Un mapeo de estas formas de violencia nos coloca en una posición que nos permite ver con perplejidad imágenes de las calles de Madrid (y parte del Estado español) tomadas por derechistas a lo Trump que arrojan piedras, intimidan a los periodistas y transeúntes y cortan el tráfico defendiendo la unidad de España, como en los manuales de los años 40, grande y libre, frente al legítimo Gobierno en funciones de Pedro Sánchez y la futura ley de amnistía. ¿Qué sería de su genealogía familiar, la de esos mismos fascistas que ahora ocupan las calles, si durante la Transición democrática no hubiese habido una Ley de Amnistía que los salvara de la vergüenza de tener entre sus predecesores a genocidas o colaboradores del genocidio franquista? ¿Qué sería si en compensación por sus crímenes de lesa humanidad, durante cuarenta años de dictadura, el Estado les hubiese expropiado sus bienes para damnificar a las víctimas? Qué suerte tuvieron con la Ley de Amnistía y desmemoria. A pesar de todo el ruido y el espectáculo, podemos decir que ni Oriol Junqueras, encarcelado durante cuatro años, junto a otros los presos políticos, ni Carles Puigdemont, tienen sus manos manchadas de sangre.

Igualmente, asistimos estupefactos a la escasa condena de los países occidentales al exterminio que los sionistas israelíes están llevando a cabo desde hace décadas, pero con magnitud espeluznante desde hace poco más de un mes en la franja de Gaza y Cisjordania. Según cifras de la organización ‘Save de Children’, en los últimos 30 días “4.008 niños y niñas han muerto en Gaza y otros 1.270 están desaparecidos, presuntamente sepultados bajo escombros”. Muros de la vergüenza (en Gaza o en México), expolio, ocupación, ataques a hospitales y a la población civil como objetivo militar… Continúa, asimismo, para escarnio de Occidente, la guerra en Ucrania, desde febrero de 2022… ¿Datos, números, bajas? Todo se contamina del lenguaje bélico, de ataques y armas, refugiados, éxodos, combates, misiles, toma de posiciones, muerte…

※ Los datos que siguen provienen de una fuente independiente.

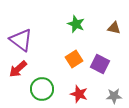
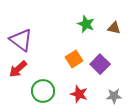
green star: moved 10 px right
purple square: rotated 18 degrees clockwise
green circle: moved 1 px right, 2 px down
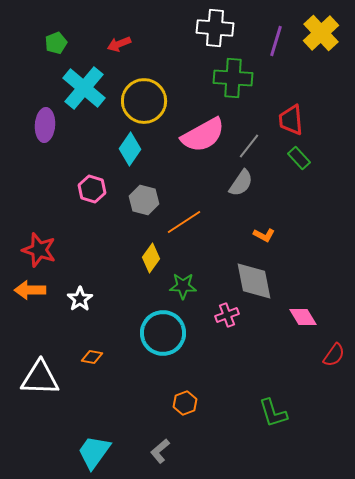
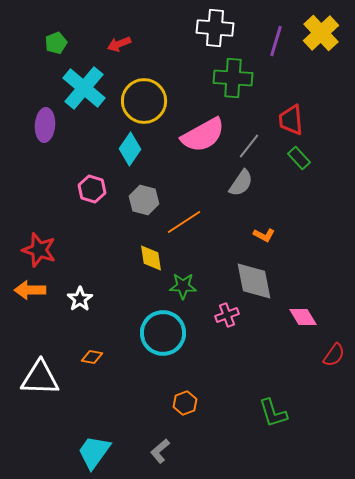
yellow diamond: rotated 44 degrees counterclockwise
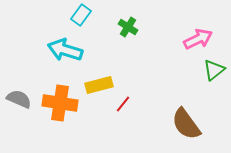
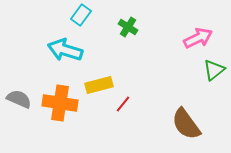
pink arrow: moved 1 px up
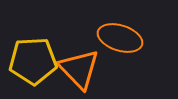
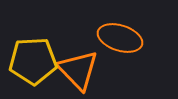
orange triangle: moved 1 px left, 1 px down
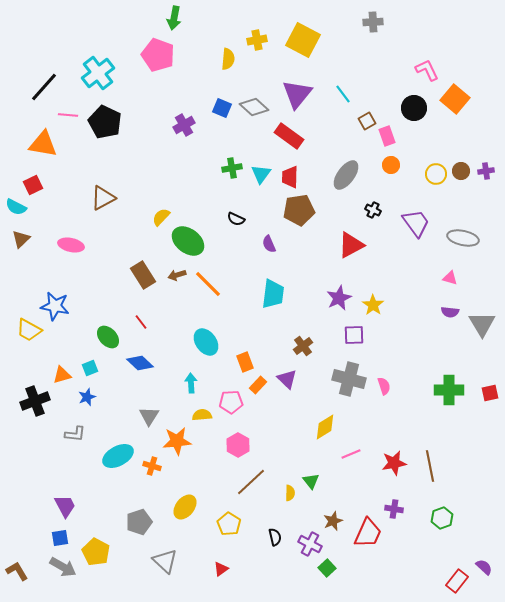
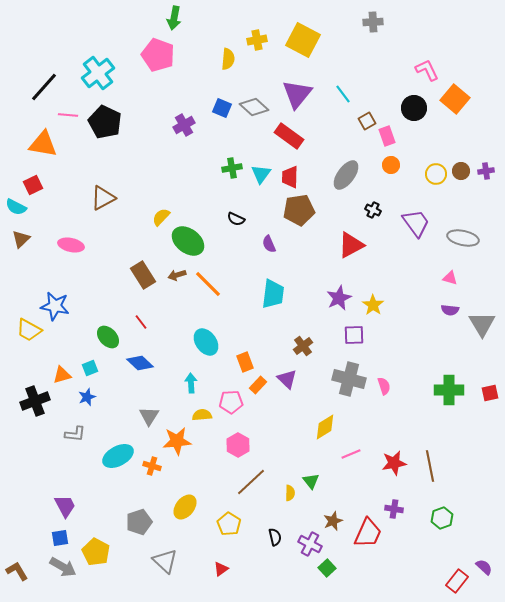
purple semicircle at (450, 312): moved 2 px up
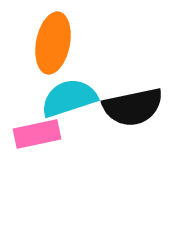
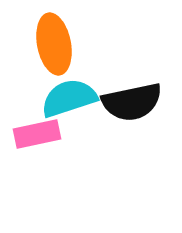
orange ellipse: moved 1 px right, 1 px down; rotated 22 degrees counterclockwise
black semicircle: moved 1 px left, 5 px up
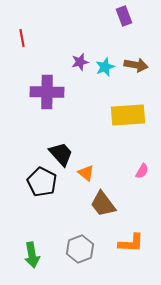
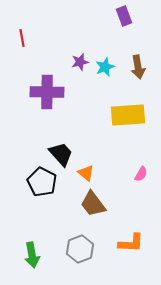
brown arrow: moved 2 px right, 2 px down; rotated 70 degrees clockwise
pink semicircle: moved 1 px left, 3 px down
brown trapezoid: moved 10 px left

Más allá de los Estados, de los intereses geopolíticos o geoestratégicos, otras formas de violencia nos envuelven. Son a veces sutiles, nos quiebran, nos matan un poco, aunque sigamos respirando, dejan huellas indelebles en nuestros espíritus, pues ya no somos los mismos después de haberlas sufrido. La ejercen serpientes camaleónicas, con sus pieles múltiples ante la sociedad, sus lenguas bífidas. Son los mentirosos, los hipócritas, los cobardes, vestidos de curas o de respetables ciudadanos cívicos, incluso solidarios. Así, un reciente informe sobre los abusos sexuales por parte de la Iglesia Católica, realizado por el equipo del Defensor del Pueblo, Ángel Gabilondo, denuncia que al menos 440.000 personas, en su mayoría menores, han sido abusados por miembros del Clero en España, fundamentalmente en el ámbito escolar. ¿Cómo recuperar una vida? ¿Quién reconstruye una infancia robada? Por otra parte, según la Delegación de Gobierno contra la Violencia de Género, ya han sido asesinadas en este año 52 mujeres en España víctimas de esta forma de violencia, dejando 51 huérfanos menores de edad… Son miles las denuncias. ¿Cuántos horrores en el espacio de una casa? ¿Cuánto silencio impuesto hasta la asfixia? ¿Cuánto grito callado?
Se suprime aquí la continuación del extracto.